*Task to carry out*
Restate the data below word for word, and let no image into your version.

[[ Exercise data, beginning ]]

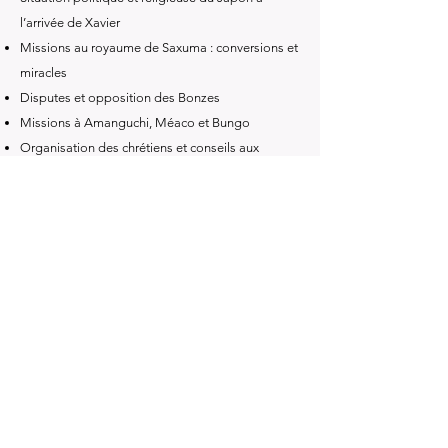
l’arrivée de Xavier
Missions au royaume de Saxuma : conversions et
miracles
Disputes et opposition des Bonzes
Missions à Amanguchi, Méaco et Bungo
Organisation des chrétiens et conseils aux
missionnaires
Voyage de retour vers les Indes et passage à
Sancian
Projet de mission en Chine et mesures
préparatoires
Fin de la vie de Xavier et traitement de son corps
après sa mort
Livre précédent
Livre suivant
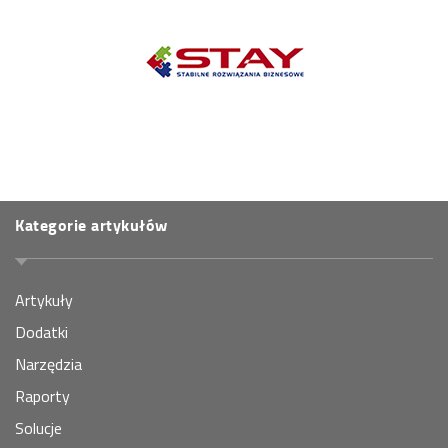
Kategorie artykułów
Artykuły
Dodatki
Narzędzia
Raporty
Solucje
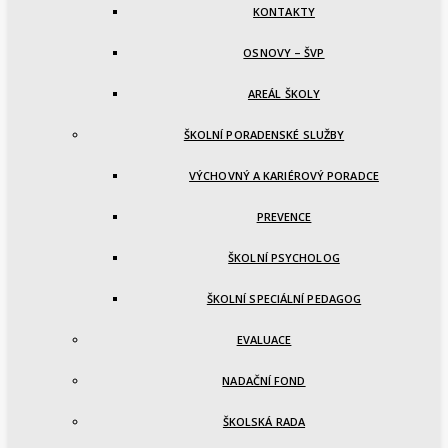
KONTAKTY
OSNOVY – ŠVP
AREÁL ŠKOLY
ŠKOLNÍ PORADENSKÉ SLUŽBY
VÝCHOVNÝ A KARIÉROVÝ PORADCE
PREVENCE
ŠKOLNÍ PSYCHOLOG
ŠKOLNÍ SPECIÁLNÍ PEDAGOG
EVALUACE
NADAČNÍ FOND
ŠKOLSKÁ RADA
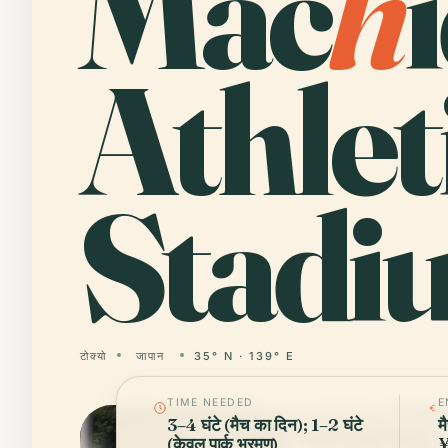
Mac
h
Athlet
Stadi
टोक्यो
जापान
35° N · 139° E
TIME NEEDED
E
3–4 घंटे (मैच का दिन); 1–2 घंटे
म
(केवल पार्क भ्रमण)
¥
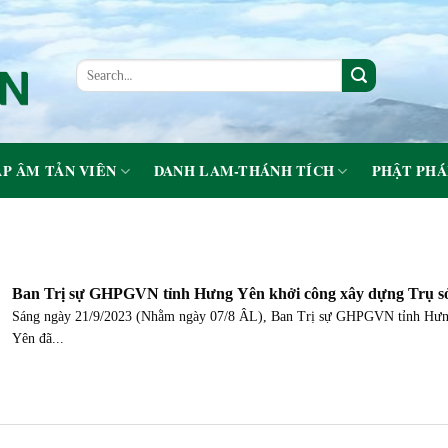
P ÂM TẢN VIÊN
DANH LAM-THÁNH TÍCH
PHẬT PHÁ
Ban Trị sự GHPGVN tỉnh Hưng Yên khởi công xây dựng Trụ sơ
Sáng ngày 21/9/2023 (Nhằm ngày 07/8 ÂL), Ban Trị sự GHPGVN tỉnh Hư
Yên đã...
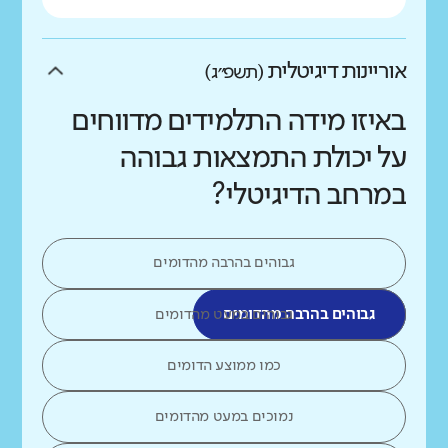
אוריינות דיגיטלית
(תשפ״ג)
באיזו מידה התלמידים מדווחים
על יכולת התמצאות גבוהה
במרחב הדיגיטלי?
גבוהים בהרבה מהדומים
גבוהים בהרבה מהדומים
גבוהים במעט מהדומים
כמו ממוצע הדומים
נמוכים במעט מהדומים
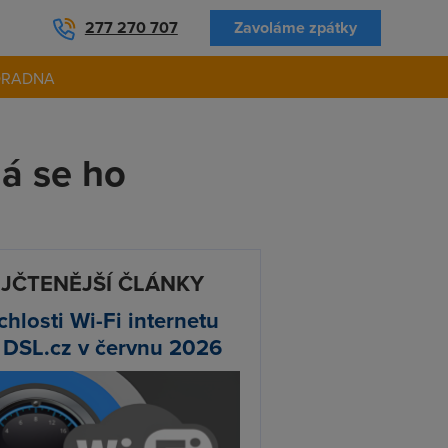
277 270 707
Zavoláme zpátky
ORADNA
á se ho
JČTENĚJŠÍ ČLÁNKY
chlosti Wi-Fi internetu
 DSL.cz v červnu 2026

[[ Exercise data, end ]]

*Final answer*
l’arrivée de Xavier
Missions au royaume de Saxuma : conversions et
miracles
Disputes et opposition des Bonzes
Missions à Amanguchi, Méaco et Bungo
Organisation des chrétiens et conseils aux
missionnaires
Voyage de retour vers les Indes et passage à
Sancian
Projet de mission en Chine et mesures
préparatoires
Fin de la vie de Xavier et traitement de son corps
après sa mort
Livre précédent
Livre suivant
Kategorie artykułów
Artykuły
Dodatki
Narzędzia
Raporty
Solucje
KONTAKTY
OSNOVY – ŠVP
AREÁL ŠKOLY
ŠKOLNÍ PORADENSKÉ SLUŽBY
VÝCHOVNÝ A KARIÉROVÝ PORADCE
PREVENCE
ŠKOLNÍ PSYCHOLOG
ŠKOLNÍ SPECIÁLNÍ PEDAGOG
EVALUACE
NADAČNÍ FOND
ŠKOLSKÁ RADA
Mac
h
Athlet
Stadi
टोक्यो
जापान
35° N · 139° E
TIME NEEDED
E
3–4 घंटे (मैच का दिन); 1–2 घंटे
म
(केवल पार्क भ्रमण)
¥
P ÂM TẢN VIÊN
DANH LAM-THÁNH TÍCH
PHẬT PHÁ
Ban Trị sự GHPGVN tỉnh Hưng Yên khởi công xây dựng Trụ sơ
Sáng ngày 21/9/2023 (Nhằm ngày 07/8 ÂL), Ban Trị sự GHPGVN tỉnh Hư
Yên đã...
אוריינות דיגיטלית
(תשפ״ג)
באיזו מידה התלמידים מדווחים
על יכולת התמצאות גבוהה
במרחב הדיגיטלי?
גבוהים בהרבה מהדומים
גבוהים בהרבה מהדומים
גבוהים במעט מהדומים
כמו ממוצע הדומים
נמוכים במעט מהדומים
277 270 707
Zavoláme zpátky
ORADNA
á se ho
JČTENĚJŠÍ ČLÁNKY
chlosti Wi-Fi internetu
 DSL.cz v červnu 2026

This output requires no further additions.